Collect user thumbs-up/down, let users flag wrong citations, and auto-promote good answers to “suggested.”

Deploy & secure

Single-box dev

Docker compose: app + vector DB + (optional) local text model. Use .env for keys.

Ops basics

Secrets manager, structured logs, per-tenant indexes, and nightly backups. Encrypt at rest.

Privacy

Don’t store raw prompts by default. Hash user IDs. Provide a “forget this document” button.

FAQs

Do I need a GPU?

No.

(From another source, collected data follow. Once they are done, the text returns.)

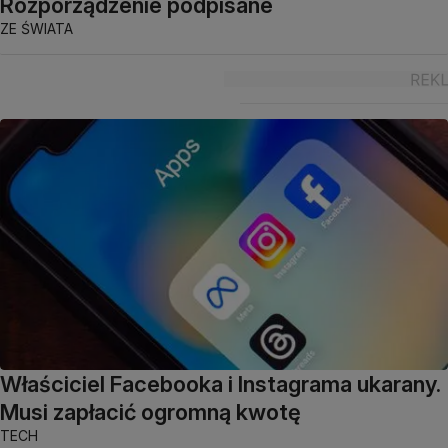
Rozporządzenie podpisane
ZE ŚWIATA
Właściciel Facebooka i Instagrama ukarany.
Musi zapłacić ogromną kwotę
TECH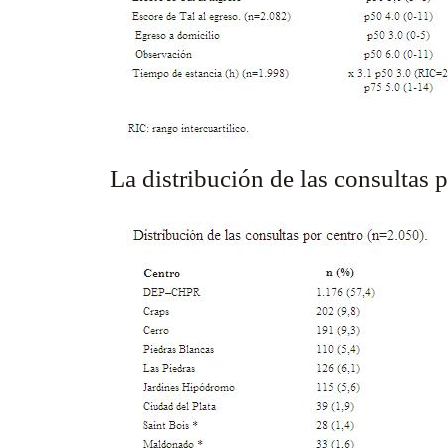
La distribución de las consultas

You can run embeddings and a small reranker on CPU. The generator can be hosted or a lightweight local model.

How big can my corpus be?

Start with thousands of chunks on a single node. For millions, move to a scalable vector DB and sharding.

How do I prevent hallucinations?

Strict prompts, thresholded retrieval, shorter answers, and require citations. Consider an answer verifier pass.